Transcriptome sequencing and microarray design for functional genomics in the extremophile Arabidopsis relative Thellungiella salsuginea (Eutrema salsugineum)
1 Max-Planck-Institut für Molekulare Pflanzenphysiologie, Am Mühlenberg 1, D-14476 Potsdam, Germany
2 FELDA Agricultural Services Sdn Bhd, Tingkat 7, Balai Felda, Jalan Gurney 1, 54000 Kuala Lumpur, Malaysia
3 Center for Computational Biology and Bioinformatics, Columbia University, 10032 New York, NY, USA
4 Institute of Biotechnology, University of Vilnius, V. Graičiūno 8, LT-02241 Vilnius, Lithuania
5 Max-Planck-Institute for Molecular Genetics, Ihnestrasse 63-73, D-14195 Berlin, Germany
6 Institut für Biologie I, RWTH Aachen, Worringer Weg 1, D-52056 Aachen, Germany
7 IBG-2: Pflanzenwissenschaften, Forschungszentrum Jülich, D-52425 Jülich, Germany
8 Max F. Perutz Laboratories, University and Medical University of Vienna, Dr. Bohrgasse 9, A-1030 Vienna, Austria
BMC Genomics 2013, 14:793 doi:10.1186/1471-2164-14-793Published: 14 November 2013
Most molecular studies of plant stress tolerance have been performed with Arabidopsis thaliana, although it is not particularly stress tolerant and may lack protective mechanisms required to survive extreme environmental conditions. Thellungiella salsuginea has attracted interest as an alternative plant model species with high tolerance of various abiotic stresses. While the T. salsuginea genome has recently been sequenced, its annotation is still incomplete and transcriptomic information is scarce. In addition, functional genomics investigations in this species are severely hampered by a lack of affordable tools for genome-wide gene expression studies.
Here, we report the results of Thellungiella de novo transcriptome assembly and annotation based on 454 pyrosequencing and development and validation of a T. salsuginea microarray. ESTs were generated from a non-normalized and a normalized library synthesized from RNA pooled from samples covering different tissues and abiotic stress conditions. Both libraries yielded partially unique sequences, indicating their necessity to obtain comprehensive transcriptome coverage. More than 1 million sequence reads were assembled into 42,810 unigenes, approximately 50% of which could be functionally annotated. These unigenes were compared to all available Thellungiella genome sequence information.

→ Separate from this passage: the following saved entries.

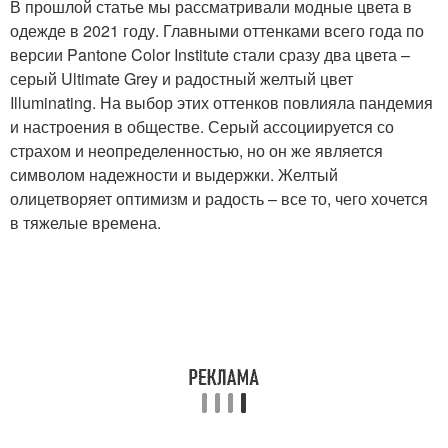
В прошлой статье мы рассматривали модные цвета в
одежде в 2021 году. Главными оттенками всего года по
версии Pantone Color Institute стали сразу два цвета –
серый Ultimate Grey и радостный желтый цвет
Illuminating. На выбор этих оттенков повлияла пандемия
и настроения в обществе. Серый ассоциируется со
страхом и неопределенностью, но он же является
символом надежности и выдержки. Желтый
олицетворяет оптимизм и радость – все то, чего хочется
в тяжелые времена.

In addition, the groups of Late Embryogenesis Abundant (LEA) proteins, Mitogen Activated Protein (MAP) kinases and protein phosphatases were annotated in detail. We also predicted the target genes for 384 putative miRNAs. From the sequence information, we constructed a 44 k Agilent oligonucleotide microarray. Comparison of same-species and cross-species hybridization results showed superior performance of the newly designed array for T. salsuginea samples. The developed microarrays were used to investigate transcriptional responses of T. salsuginea and Arabidopsis during cold acclimation using the MapMan software.

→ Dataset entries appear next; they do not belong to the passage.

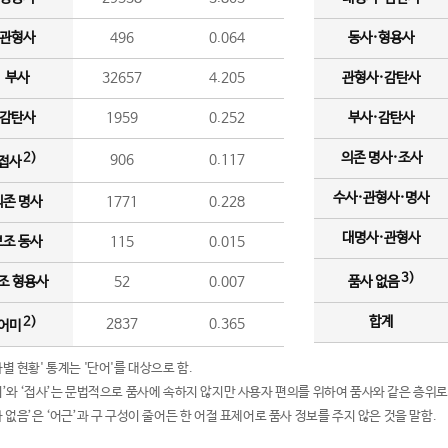
관형사
496
0.064
동사·형용사
부사
32657
4.205
관형사·감탄사
감탄사
1959
0.252
부사·감탄사
의존 명사·조사
2)
906
0.117
접사
수사·관형사·명사
의존 명사
1771
0.228
대명사·관형사
보조 동사
115
0.015
3)
조 형용사
52
0.007
품사 없음
합계
2)
2837
0.365
어미
품사별 현황' 통계는 '단어'를 대상으로 함.
어미’와 ‘접사’는 문법적으로 품사에 속하지 않지만 사용자 편의를 위하여 품사와 같은 층위로
품사 없음’은 ‘어근’과 구 구성이 줄어든 한 어절 표제어로 품사 정보를 주지 않은 것을 말함.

This study provides the first comprehensive transcriptome information for the extremophile Arabidopsis relative T. salsuginea. The data constitute a more than three-fold increase in the number of publicly available unigene sequences and will greatly facilitate genome annotation. In addition, we have designed and validated the first genome-wide microarray for T. salsuginea, which will be commercially available. Together with the publicly available MapMan software this will become an important tool for functional genomics of plant stress tolerance.